Kaine told reporters that the controversial letter is hurting his ability to bring more Democrats on board – especially after last week’s controversial House speech by Israeli Prime Minister Benjamin Netanyahu, who denounced the deal that’s being negotiated, and after an initial move by the Senate majority leader, Mitch McConnell (R) of Kentucky, to rush the bill to the floor this week. Senator McConnell later reversed course, after Democrats threatened to block the move.

“A number of my colleagues who I hoped would sign on to the Corker-Menendez bill ... they’re like, ‘Well, I kind of agree on the substance, but isn’t the Senate showing that they can’t take this thing up in other than a rushed, partisan way?’ And you know, I’m trying to convince them, ‘Look at the substance,’ but it’s harder and harder when people are pulling stunts like this.”

The “stunt” that has so incensed Democrats – and concerned a few Republicans – is unlike anything that senators can remember, at least in their lifetimes. An open letter to the Iranian government, penned by freshman Sen. Tom Cotton (R) of Arkansas and released on Monday, is a four-paragraph tutorial on the US Constitution. It points out that the deal being negotiated by the administration with Iran, if it lacks congressional approval, is a “mere executive agreement” that the next president can revoke with the stroke of a pen.

Vice President Joe Biden said in a statement that he could not recall another instance where a group of senators “wrote directly to advise another country – much less a longtime foreign adversary – that the president does not have the constitutional authority to reach a meaningful understanding with them.” 

In America's history, presidents have entered into thousands of executive agreements with foreign powers, but mostly on noncontroversial issues. Iran's foreign minister dismissed the letter as a "propaganda" ploy.

California’s Sen. Dianne Feinstein, the ranking Democrat on the Senate Intelligence Committee, said the letter’s only purpose was to destroy ongoing negotiations in their closing days.

The letter shows that “no matter what the president comes up with, [Republicans] are going to oppose it,” Sen. Dick Durbin (D) of Illinois, the Senate minority whip, told the Monitor.

But some Republicans see it differently. The letter's real message, says signer Sen. Mark Kirk (R) of Illinois, is that “unless you can get bipartisan consensus, you can’t get sustainable policy in America.”

That point is seconded by Sen. Jeff Flake (R) of Arizona: “A lot of this can be traced as a manifestation of the mistrust that people on Capitol Hill have of the president and his executive action on things like immigration and the Affordable Care Act.”

Senator Flake said he did not sign the letter because he did not feel it was "appropriate," adding that negotiations are “hard enough without introducing this element.”

Corker says he will try to move beyond the “passion” of the past 10 days to build support for his bipartisan bill. Regrettably, he said, Mr. Obama threatened a veto before his committee even finished the bill. 
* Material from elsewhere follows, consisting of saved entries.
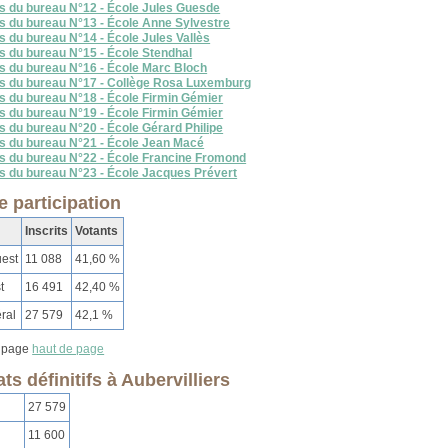
s du bureau N°12 - École Jules Guesde
s du bureau N°13 - École Anne Sylvestre
s du bureau N°14 - École Jules Vallès
s du bureau N°15 - École Stendhal
s du bureau N°16 - École Marc Bloch
ts du bureau N°17 - Collège Rosa Luxemburg
s du bureau N°18 - École Firmin Gémier
s du bureau N°19 - École Firmin Gémier
s du bureau N°20 - École Gérard Philipe
s du bureau N°21 - École Jean Macé
s du bureau N°22 - École Francine Fromond
s du bureau N°23 - École Jacques Prévert
e participation
Inscrits
Votants
est
11 088
41,60 %
t
16 491
42,40 %
ral
27 579
42,1 %
haut de page
ts définitifs à Aubervilliers
27 579
11 600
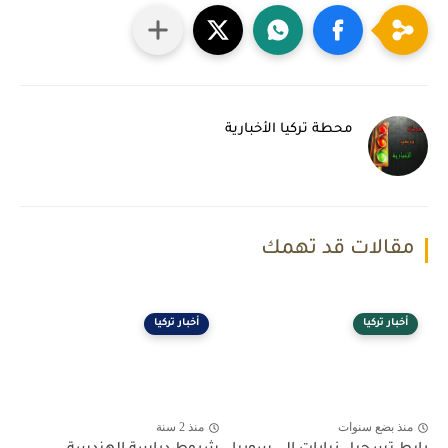
محطة تركيا الأخبارية
مقالات قد تهمك
أخبار تركيا
أخبار تركيا
منذ بضع سنوات
منذ 2 سنة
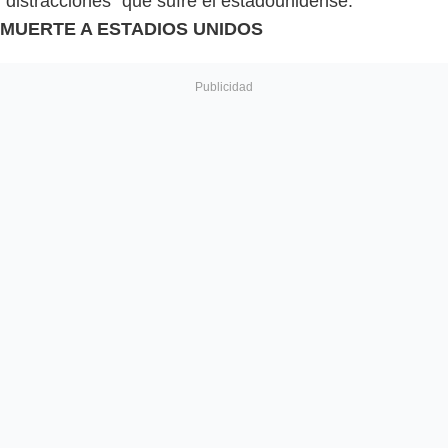
"distracciones" que sufre el estadounidense.
MUERTE A ESTADIOS UNIDOS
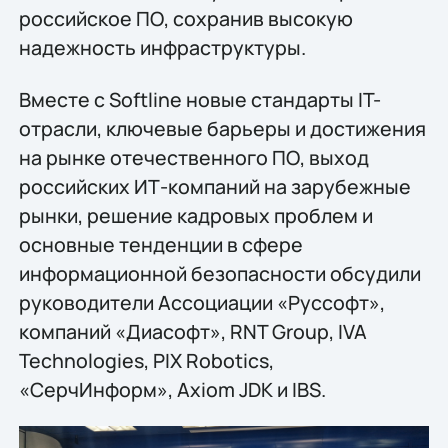
российское ПО, сохранив высокую
надежность инфраструктуры.
Вместе с Softline новые стандарты IT-
отрасли, ключевые барьеры и достижения
на рынке отечественного ПО, выход
российских ИТ-компаний на зарубежные
рынки, решение кадровых проблем и
основные тенденции в сфере
информационной безопасности обсудили
руководители Ассоциации «Руссофт»,
компаний «Диасофт», RNT Group, IVA
Technologies, PIX Robotics,
«СерчИнформ», Axiom JDK и IBS.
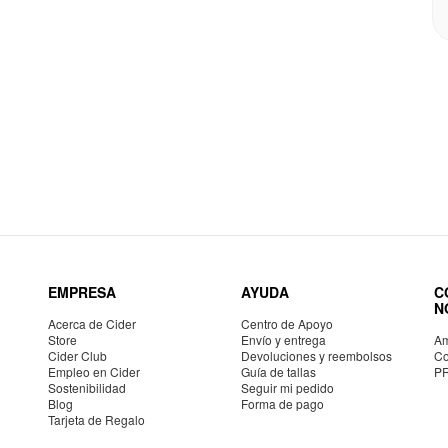
EMPRESA
AYUDA
C
N
Acerca de Cider
Centro de Apoyo
Store
Envío y entrega
Am
Cider Club
Devoluciones y reembolsos
Co
Empleo en Cider
Guía de tallas
P
Sostenibilidad
Seguir mi pedido
Blog
Forma de pago
Tarjeta de Regalo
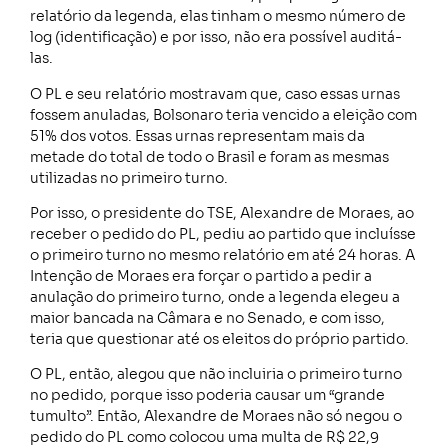
relatório da legenda, elas tinham o mesmo número de
log (identificação) e por isso, não era possível auditá-
las.
O PL e seu relatório mostravam que, caso essas urnas
fossem anuladas, Bolsonaro teria vencido a eleição com
51% dos votos. Essas urnas representam mais da
metade do total de todo o Brasil e foram as mesmas
utilizadas no primeiro turno.
Por isso, o presidente do TSE, Alexandre de Moraes, ao
receber o pedido do PL, pediu ao partido que incluísse
o primeiro turno no mesmo relatório em até 24 horas. A
Intenção de Moraes era forçar o partido a pedir a
anulação do primeiro turno, onde a legenda elegeu a
maior bancada na Câmara e no Senado, e com isso,
teria que questionar até os eleitos do próprio partido.
O PL, então, alegou que não incluiria o primeiro turno
no pedido, porque isso poderia causar um “grande
tumulto”. Então, Alexandre de Moraes não só negou o
pedido do PL como colocou uma multa de R$ 22,9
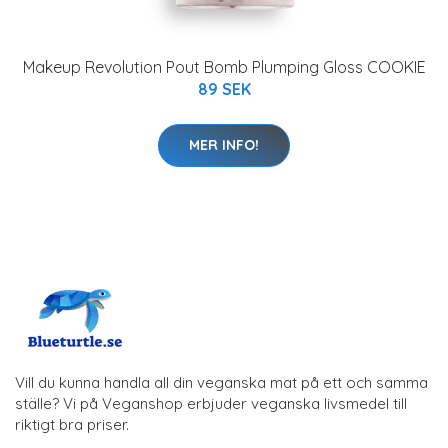
Makeup Revolution Pout Bomb Plumping Gloss COOKIE
89 SEK
MER INFO!
Vill du kunna handla all din veganska mat på ett och samma
ställe? Vi på Veganshop erbjuder veganska livsmedel till
riktigt bra priser.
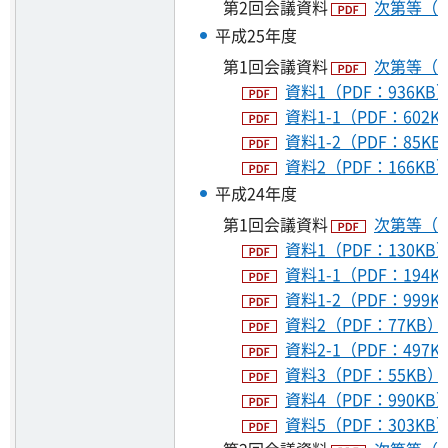
第2回会議資料
次第等（P
平成25年度
第1回会議資料
次第等（P
資料1（PDF：936KB
資料1-1（PDF：602K
資料1-2（PDF：85KB
資料2（PDF：166KB
平成24年度
第1回会議資料
次第等（P
資料1（PDF：130KB
資料1-1（PDF：194K
資料1-2（PDF：999K
資料2（PDF：77KB）
資料2-1（PDF：497K
資料3（PDF：55KB）
資料4（PDF：990KB
資料5（PDF：303KB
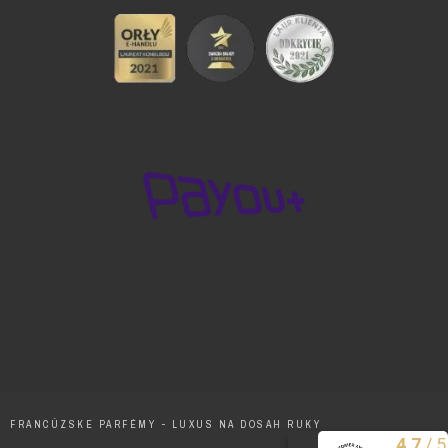
FRANCÚZSKE PARFÉMY - LUXUS NA DOSAH RUKY
/
5
4.7
Excelentne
Specifically, the legislation requires the president to release a deal’s text to Congress for review within five days of its agreement. It also prohibits the president from suspending congressional sanctions for 60 days while Congress reviews it, including holding hearings on it. 

Passage of a joint resolution of approval – or no action at all – within the 60-day period would allow the president to move ahead with congressional sanctions relief. Disapproval – with the necessary votes to override a veto – would block the president from lifting congressional sanctions. 

All other aspects of a deal would still be in place. Another bipartisan bill, sponsored by Senators Kirk and Menendez, would require new sanctions against Iran if it leaves the negotiations – or violates an agreement. That, too, is close to the 67 votes needed to overcome a presidential veto.